THE ELEPHANT AND THE BLIND MEN (a remix)
Mahmoud Andrade Ibrahim
There lived six blind men in a remote village very far from civil society. One day a man from the village said to them, "Sub-hannallah !, there is an elephant in the village today."
They had no idea what an elephant is. They decided, "Even though we would not be able to see it with our eyes , let us go and feel it anyway." All of them went to where the elephant was. Each one of them was able to use his hands and fingers in order to touch this elephant. There was no time limit and so each person delighted in this new experience.
"Hey, the elephant is a pillar," said the first man who touched his leg.
"Oh, no! it is like a rope," said the second man who touched the tail.
"Oh, no! it is like a thick branch of a tree," said the third man who touched the trunk of the elephant.
"It is like a big hand fan" said the fourth man who touched the ear of the elephant.
"It is like a huge wall," said the fifth man who touched the belly of the elephant.
"It is like a solid pipe," Said the sixth man who touched the tusk of the elephant.
They began to argue about the qualities and appearance of the elephant and everyone of them insisted that only he was right. They became very agitated almost to the point of physically abusing one another.
A wise man was passing by and he saw this. He stopped and asked them, "What is the matter, why are you all so angry with each other ?" They said, "We cannot agree as to what the elephant is like." Each one of them told what he thought the elephant was like.
The wise man gazed for a moment towards the heavens and said, "All praises are due to Allah the Most High, he then returned his attention towards the blind men and explained to them, "All of you are right. The reason every one of you is telling it differently is because each one of you has touched a different part of the elephant. So, actually the elephant has all those features that you have described, and to those of us that Allah has bestowed the gift of sight, the elephant is something entirely different."
The Moral of this story is : one's subjective experience can be true, but that experience is limited by its inability to account for other truth (how other people 'see' or 'interpret' the same experience).
A better example might be that two people walk into a room and the window is open.
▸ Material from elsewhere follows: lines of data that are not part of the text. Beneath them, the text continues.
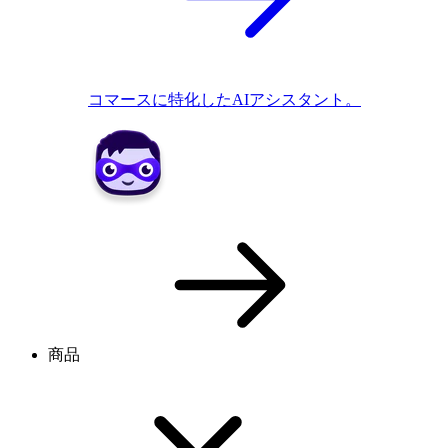
コマースに特化したAIアシスタント。
商品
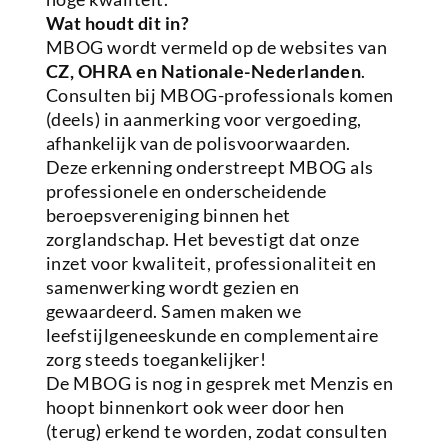
Wat houdt dit in?
MBOG wordt vermeld op de websites van
CZ, OHRA en Nationale-Nederlanden
.
Consulten bij MBOG-professionals komen
(deels) in aanmerking voor vergoeding,
afhankelijk van de polisvoorwaarden.
Deze erkenning onderstreept MBOG als
professionele en onderscheidende
beroepsvereniging binnen het
zorglandschap. Het bevestigt dat onze
inzet voor kwaliteit, professionaliteit en
samenwerking wordt gezien en
gewaardeerd. Samen maken we
leefstijlgeneeskunde en complementaire
zorg steeds toegankelijker!
De MBOG is nog in gesprek met Menzis en
hoopt binnenkort ook weer door hen
(terug) erkend te worden, zodat consulten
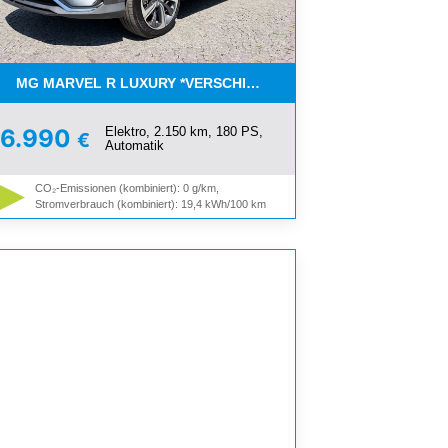
TIC*AUTOMATIK*NAVI*LED
MG MARVEL R LUXURY *VERSCHIEDENE FARBEN VERFÜGBAR
Elektro, 2.150 km, 180 PS,
26.990
€
Automatik
CO₂-Emissionen (kombiniert): 0 g/km,
Stromverbrauch (kombiniert): 19,4 kWh/100 km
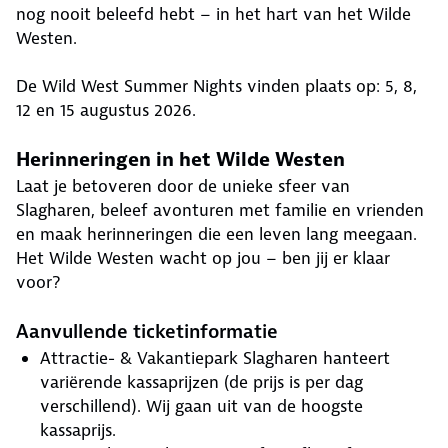
nog nooit beleefd hebt – in het hart van het Wilde
Westen.
De Wild West Summer Nights vinden plaats op: 5, 8,
12 en 15 augustus 2026.
Herinneringen in het Wilde Westen
Laat je betoveren door de unieke sfeer van
Slagharen, beleef avonturen met familie en vrienden
en maak herinneringen die een leven lang meegaan.
Het Wilde Westen wacht op jou – ben jij er klaar
voor?
Aanvullende ticketinformatie
Attractie- & Vakantiepark Slagharen hanteert
variërende kassaprijzen (de prijs is per dag
verschillend). Wij gaan uit van de hoogste
kassaprijs.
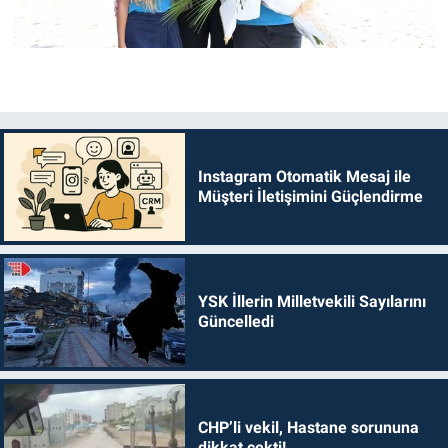
Instagram Otomatik Mesaj ile
Müşteri İletişimini Güçlendirme
YSK İllerin Milletvekili Sayılarını
Güncelledi
CHP’li vekil, Hastane sorununa
dikkat çekti!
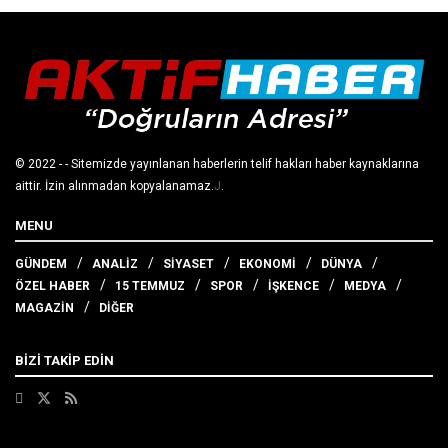
© 2022
- - Sitemizde yayınlanan haberlerin telif hakları haber kaynaklarına
aittir. İzin alınmadan kopyalanamaz.
J
.
MENU
GÜNDEM
ANALİZ
SİYASET
EKONOMİ
DÜNYA
ÖZEL HABER
15 TEMMUZ
SPOR
İŞKENCE
MEDYA
MAGAZİN
DİĞER
BİZİ TAKİP EDİN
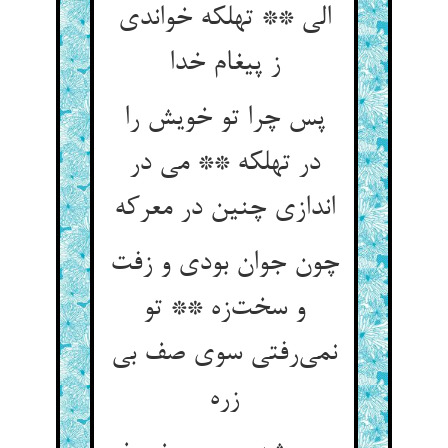
الی ** تهلکه خواندی
ز پیغام خدا
پس چرا تو خویش را
در تهلکه ** می در
اندازی چنین در معرکه
چون جوان بودی و زفت
و سخت‌زه ** تو
نمی‌رفتی سوی صف بی
زره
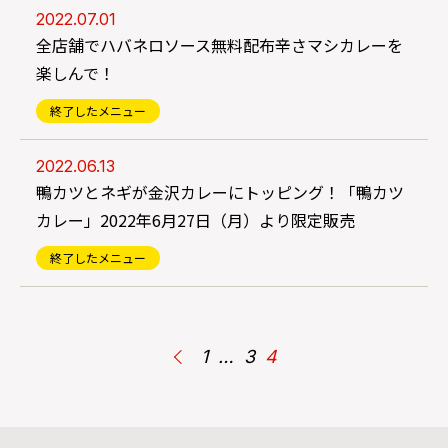
2022.07.01
全店舗でハバネロソース無料配布辛さマシカレーを
楽しんで！
終了したメニュー
2022.06.13
鴨カツとネギが金沢カレーにトッピング！「鴨カツ
カレー」2022年6月27日（月）より限定販売
終了したメニュー
1
…
3
4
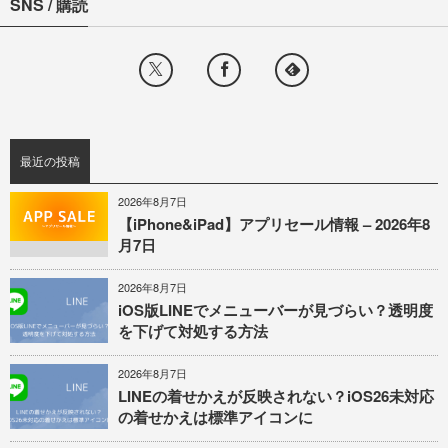
SNS / 購読
最近の投稿
2026年8月7日
【iPhone&iPad】アプリセール情報 – 2026年8
月7日
2026年8月7日
iOS版LINEでメニューバーが見づらい？透明度
を下げて対処する方法
2026年8月7日
LINEの着せかえが反映されない？iOS26未対応
の着せかえは標準アイコンに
One person says he feels cold and the other says he feels hot. Each person is describing his own reality. His reality prevents or limits him from ‘seeing’ the other's reality, however, that doesn’t make the other’s experience or ‘truth’ any less real.
The metaphor of the elephant can be substituted for the relationship we have to Islam. We come to Islam from many directions, from many different perspectives and take away from it many different lessons and we should never harbor any ill towards the preferences of others, unless of course, those preferences* threaten the security and safety of our families and that of our neighbors, Muslim or non-Muslim.
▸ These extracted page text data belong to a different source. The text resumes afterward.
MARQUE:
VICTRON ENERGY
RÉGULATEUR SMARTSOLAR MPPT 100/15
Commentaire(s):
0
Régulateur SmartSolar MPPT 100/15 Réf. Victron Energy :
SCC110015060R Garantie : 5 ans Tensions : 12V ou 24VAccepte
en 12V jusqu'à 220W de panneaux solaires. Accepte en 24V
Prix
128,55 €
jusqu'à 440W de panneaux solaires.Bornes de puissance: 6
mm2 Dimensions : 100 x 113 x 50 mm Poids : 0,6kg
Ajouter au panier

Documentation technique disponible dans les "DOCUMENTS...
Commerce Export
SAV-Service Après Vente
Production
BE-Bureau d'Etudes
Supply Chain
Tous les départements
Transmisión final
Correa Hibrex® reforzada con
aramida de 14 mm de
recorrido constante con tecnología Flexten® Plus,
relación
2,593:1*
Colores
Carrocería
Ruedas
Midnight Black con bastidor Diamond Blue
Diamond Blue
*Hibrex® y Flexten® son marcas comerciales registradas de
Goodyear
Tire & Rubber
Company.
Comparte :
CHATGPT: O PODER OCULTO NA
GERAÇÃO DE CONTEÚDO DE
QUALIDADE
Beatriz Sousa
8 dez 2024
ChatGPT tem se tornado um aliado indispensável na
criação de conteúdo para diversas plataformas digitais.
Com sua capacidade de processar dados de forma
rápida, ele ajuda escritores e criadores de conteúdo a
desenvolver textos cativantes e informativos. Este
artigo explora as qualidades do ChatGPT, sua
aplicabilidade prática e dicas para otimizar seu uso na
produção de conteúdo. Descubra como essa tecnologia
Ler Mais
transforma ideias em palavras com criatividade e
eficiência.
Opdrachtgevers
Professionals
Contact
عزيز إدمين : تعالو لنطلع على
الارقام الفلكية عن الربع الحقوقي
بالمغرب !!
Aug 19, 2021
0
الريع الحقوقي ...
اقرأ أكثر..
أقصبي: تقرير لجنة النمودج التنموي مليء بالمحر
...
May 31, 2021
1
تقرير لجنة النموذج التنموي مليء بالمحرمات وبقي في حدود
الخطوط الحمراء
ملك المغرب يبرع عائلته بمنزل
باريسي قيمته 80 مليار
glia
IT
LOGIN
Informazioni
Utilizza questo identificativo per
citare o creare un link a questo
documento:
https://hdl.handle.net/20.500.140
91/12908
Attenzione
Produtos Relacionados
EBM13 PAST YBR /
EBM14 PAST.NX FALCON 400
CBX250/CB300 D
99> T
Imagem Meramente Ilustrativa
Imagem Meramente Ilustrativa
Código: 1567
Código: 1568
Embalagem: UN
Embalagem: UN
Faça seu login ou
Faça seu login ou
*All attempts to seek after truth, however elusive and difficult that task is, challenges ‘blind obedience’. Orthodox methodology is advocated by those Muslim ‘fundamentalist’ and 'literalist' who teach that there is only one ‘truth’ and only one ‘way of being’. When this happens, when only ‘one truth’ is allowed, all else becomes irrelevant. All scientific and moral questions become unnecessary. All empirical information is deemed ‘heresy’ , and this is the greatest danger facing the American Muslim Community.